Indonesia’s Job Creation Law (Cipta Kerja) of 2023, Law Number 6, introduced changes to employment relationships, particularly regarding fixed-term contracts (Perjanjian Kerja Waktu Tertentu, PKWT). Previously, employers were required to observe waiting periods before renewing contracts, a preventive measure designed to discourage indefinite contract renewals. The reforms have relaxed these restrictions, allowing employers to renew fixed-term contracts without limitation. Consequently, workers may now face very short contract terms and termination through contract expiration rather than formal dismissal when businesses need to reduce their workforce.

A critical gap exists between this labour law provision and the unemployment insurance regulations. While fixed-term contract workers are members of the unemployment insurance programme (JKP), they typically do not qualify for benefits when unemployed due to contract expiration, which represents the most common reason for job loss among these workers. This discontinuity between labour law and social protection mechanisms creates significant vulnerabilities.

When fixed-term workers lose their jobs, many resort to accessing their retirement funds through the Old Age Security Programme (Jaminan Hari Tua, JHT) to cope with immediate income loss. This practice effectively sacrifices future income security to address present unemployment challenges, creating an unsustainable long-term situation for both workers and the broader social security system.
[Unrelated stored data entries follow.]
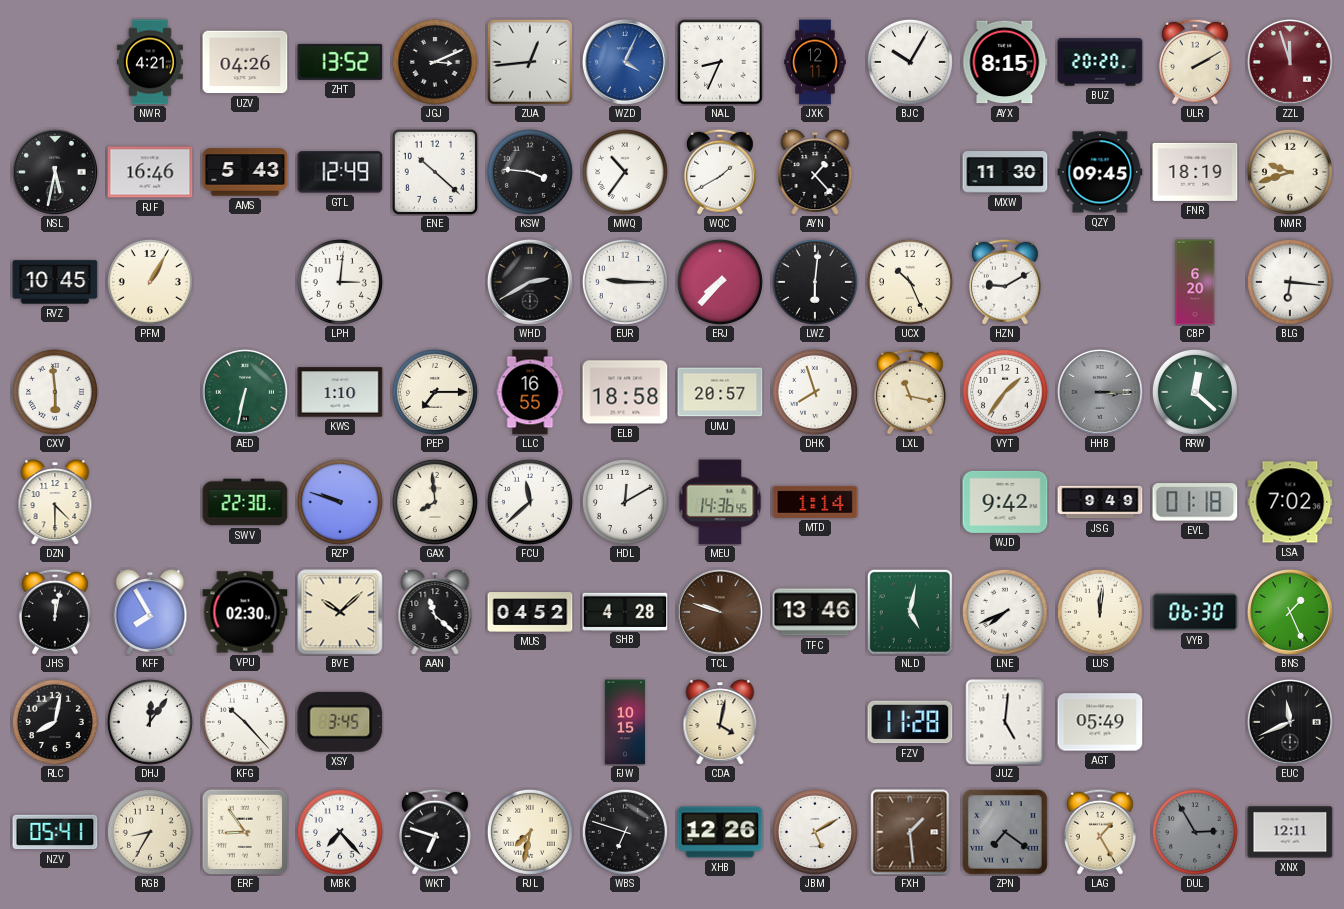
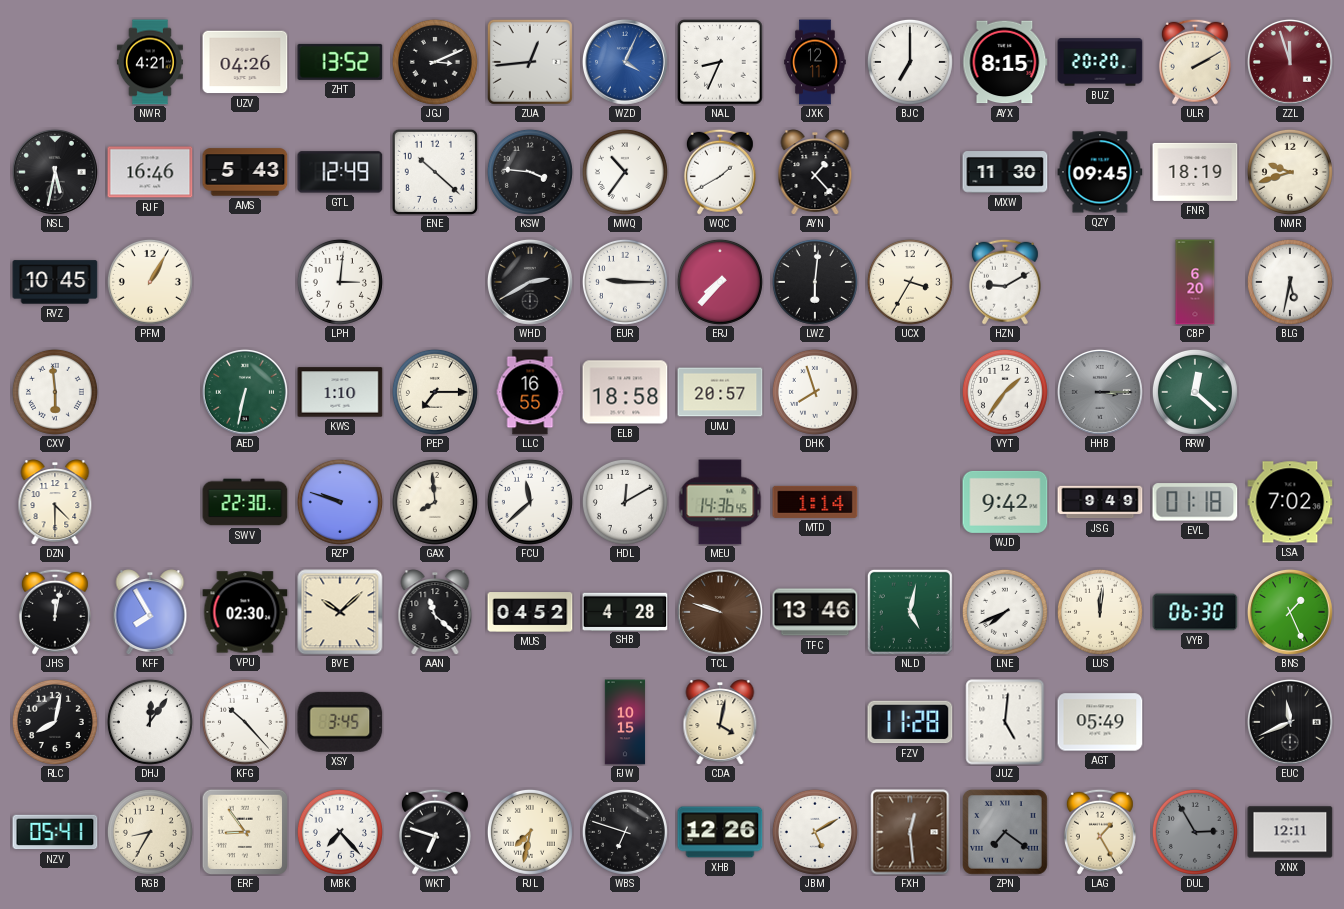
BJC: 10:05 -> 7:00
UCX: 10:26 -> 3:35
BLG: 6:16 -> 5:32
LXL: 11:17 -> none
FXH: 1:29 -> 12:29
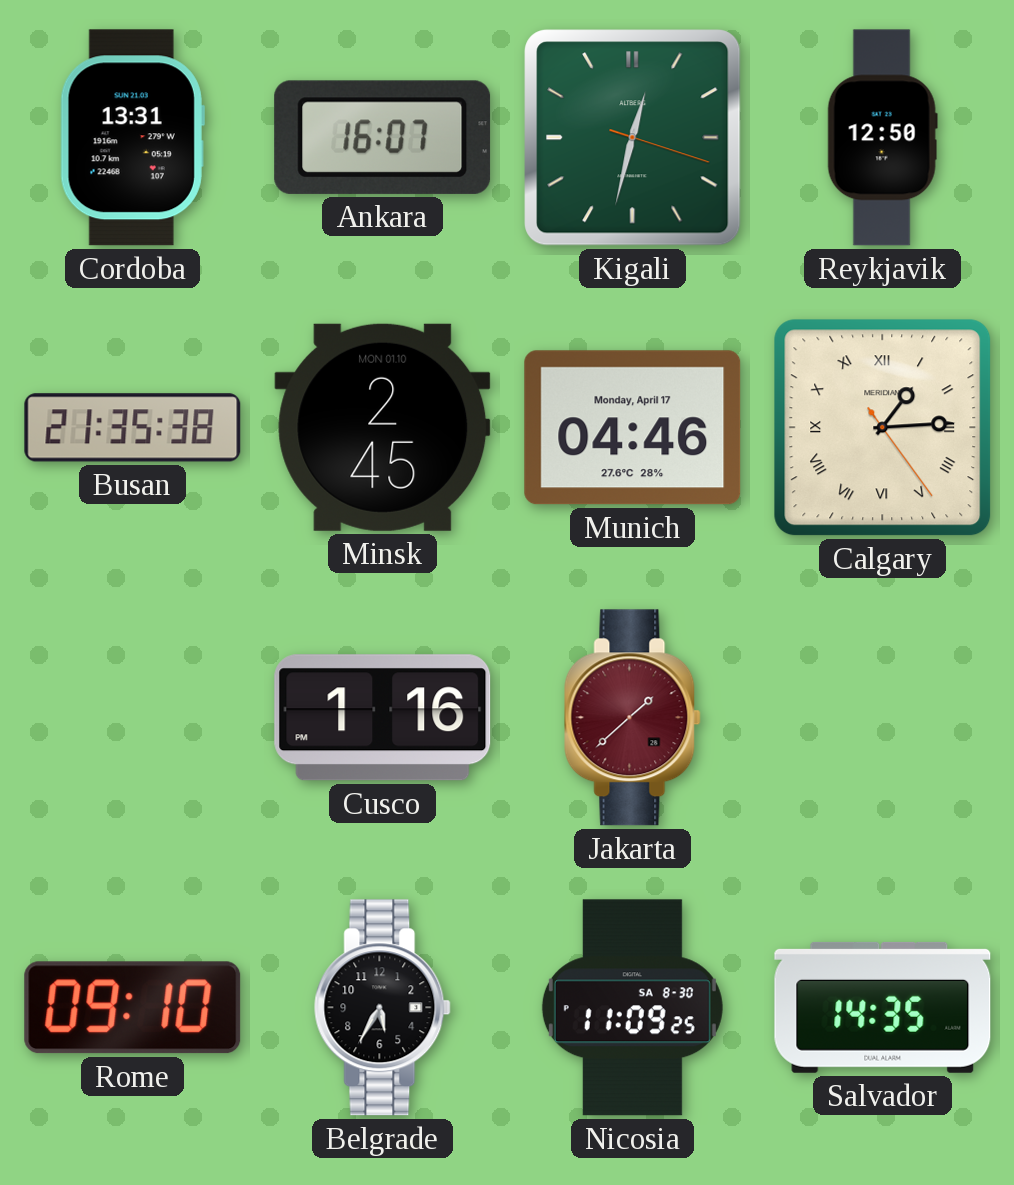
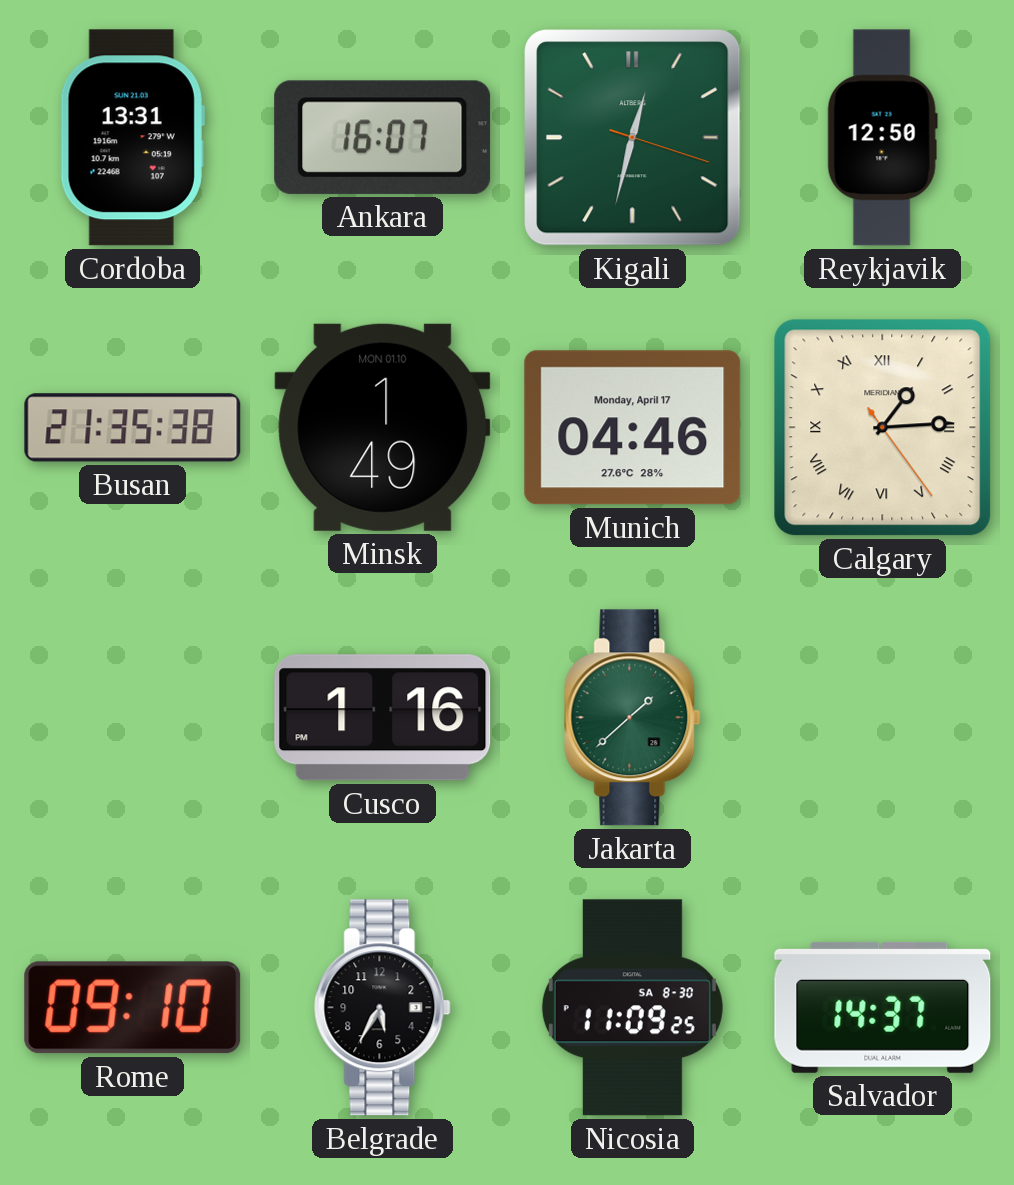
Minsk: 2:45 -> 1:49
Jakarta dial: burgundy -> green
Salvador: 14:35 -> 14:37
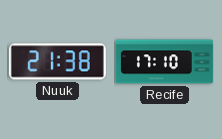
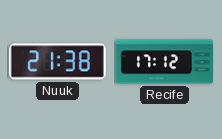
Recife: 17:10 -> 17:12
From multiple perspectives—labour regulations, employment practices, and social security frameworks—Indonesia faces interconnected challenges. Many current policy measures appear short-sighted, potentially compromising the country’s long-term economic and social development objectives. This present moment offers a critical opportunity for Indonesian stakeholders to collaboratively address these issues. Beyond mere discussion, immediate action is needed to enhance the long-term sustainability of productive employment and decent work conditions in Indonesia, ensuring both economic competitiveness and adequate social protection for workers.


Note: This article was generated using artificial intelligence technology with human assistance, based on a transcript of my original presentation.